Remove the head of the fish too unhook then replace the head on the fish


----------



## beefs (Jan 30, 2006)

rawprawn said:


> Remove the head of the fish too unhook then replace the head on the fish


This then arises the question of whether a surgical glue or metal staples is the preferred method of reattachment? I've heard the glue will leave less scarring. This is obviously important for the fishes emotional development - especially in the formative "teen" years. This is especially relevant to vain fish such as snapper and bream - flathead and snotty trevallae are, obviously, less susceptible to the tauntings and juvenile bullying so prevalent in todays mangrove nursery areas.

Ahhh... _"Fish Head Removal for De-hooking and the Subsequent Reattachment Methods: A Study into Pescatorial Emotional Development"_ - a great read for beginner and experienced fishermen alike - i'm sure other avid bookworms such as RawPrawn would agree.


----------



## rawprawn (Aug 31, 2005)

beefs said:


> rawprawn said:
> 
> 
> > Remove the head of the fish too unhook then replace the head on the fish
> ...


I don't carry glue or staples. I usually just put the head back on a throw it back. I have noticed the head and body separate upon hitting the water on occasions, but I figured once the fish works out he has swum off without his head he will come back and get it before too long.
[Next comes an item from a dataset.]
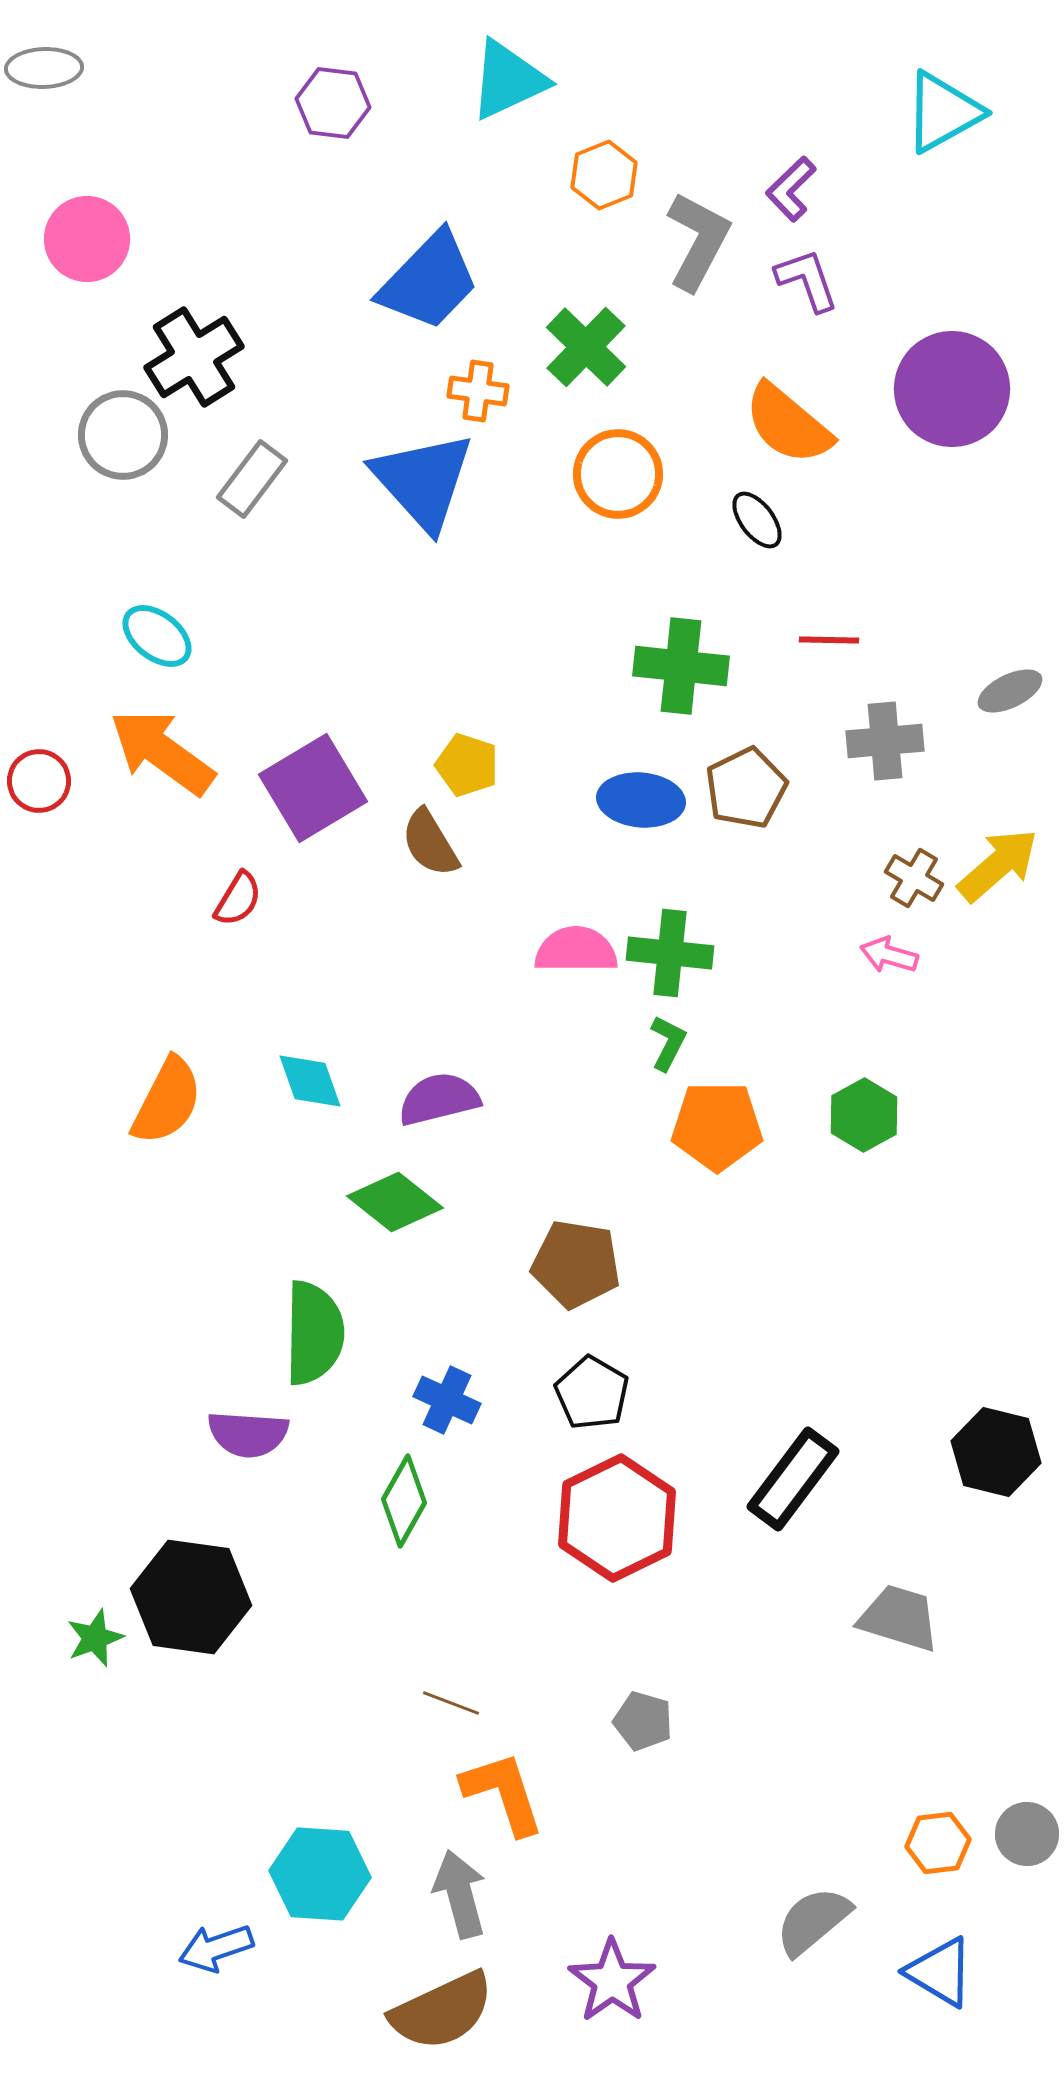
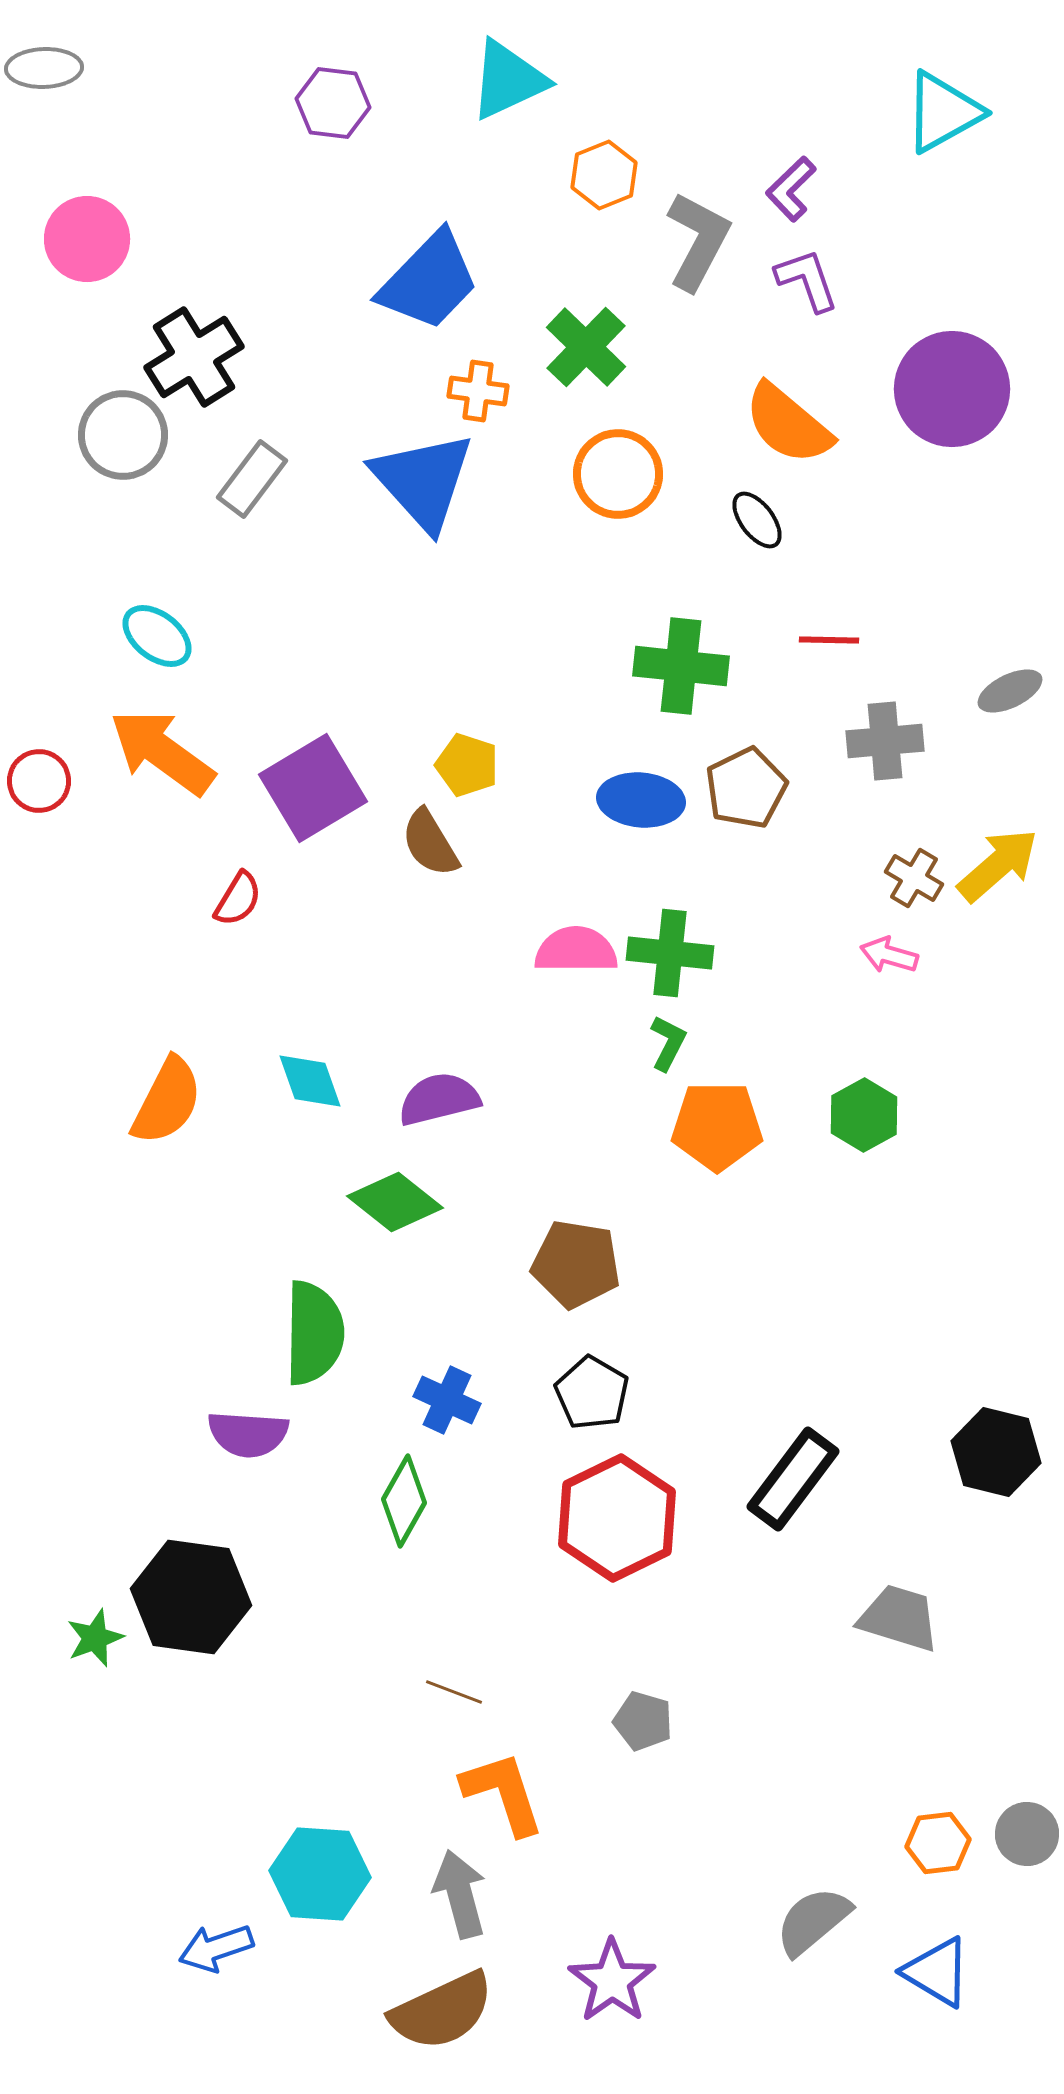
brown line at (451, 1703): moved 3 px right, 11 px up
blue triangle at (940, 1972): moved 3 px left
BTW The boook is a great read beefs


----------



## colzinho (Aug 6, 2007)

if you guys removed the fish's fillets at the same time as the head you would have a nice feed too, while still maintaining a catch and release ethos.


----------



## beefs (Jan 30, 2006)

colzinho said:


> if you guys removed the fish's fillets at the same time as the head you would have a nice feed too, while still maintaining a catch and release ethos.


Sheer, unequivocated brilliance. We are genuinely at the forefront on this site*

Not to mention the last few posts are testament to my theory that you can identify brilliant, logical, forward thinking minds by their choice in avatars :lol: .

*Please note that at no stage should it be revealed what exactly we are at the forefront of. Mum always said if you don't anything nice to say then dont say anything at all.


----------



## rawprawn (Aug 31, 2005)

colzinho said:


> if you guys removed the fish's fillets at the same time as the head you would have a nice feed too, while still maintaining a catch and release ethos.


I feel so stupid now........I have thrown so much good food away. How many months after the first filleting and subsequent release do you think the fish would be in condition for recapture and filleting again? This could be the equivalent of Jesus on the mount. I could feed on the same fish 100s of times over a period of years........hypothetically of course it's crazy to think you will catch the same fish twice.


----------



## lucifer (Feb 21, 2008)

dont think its to stupid ,theres a vid on youtube which;........man fillets fish still alive only removing the flesh and then releases in a tank and the f^$ker still swims .Ill search for it and post it up,it is stuffen weird.


----------



## lucifer (Feb 21, 2008)

found it ,dam it was in metacafe


----------



## Baldy (Oct 1, 2007)

Theres a gadget called a degorger[spelling?] mostly made of plastic but ive seen some old wooden ones.

Theres a bit of a knack to using them, keeping tension on the line is the key, its a bit hard to explain here but most good tackle shops will have them and will be able to show you how to use one.

I kept losing them, leaving them on the bank mostly, so I dont have one to take a photo.

The ones Ive used are designed to remove single hooks so you will still have trouble with trebles but at least it stops one point from being able to dig back in, you just have the other 5 points to catch on something :lol:

Ive had the same trouble as you and even using long nose pliers/fly fishing forceps and the degorgers....some fish dont make it, sometimes you get lucky so its worth a quick try. The degorger is the only thing that has a chance of getting a hook out that you cant see, they are designed so you guide it down the line[which is where the tip about keeping the line firm comes in]

It reminds me I need to get another one, I plan to break out the bait soon and thats when they are real handy, the soft plastics and jigheads are great in that respect because I hardly ever guthook fish with them.

Cheers
Baldy


----------



## paffoh (Aug 24, 2006)

Tool of the trade back in the 80's, perfect for Flathead.

Plastic degorger tools are available from places like Big W, K Mart etc etc...

PS - Never tried them on Lures, have one with me at all times though.


----------



## beefs (Jan 30, 2006)

Baldy said:


> Theres a gadget called a degorger[spelling?] mostly made of plastic but ive seen some old wooden ones.
> 
> Theres a bit of a knack to using them, keeping tension on the line is the key, its a bit hard to explain here but most good tackle shops will have them and will be able to show you how to use one.
> 
> ...


THE SENSIBILITY OF SUCH SUGGESTIONS DISGUSTS ME :?


----------



## Baldy (Oct 1, 2007)

Oi Beefs.....









Read em and weep... yokel :twisted:

Cheers
Baldy


----------



## beefs (Jan 30, 2006)

:lol: :lol: :lol: :lol:


----------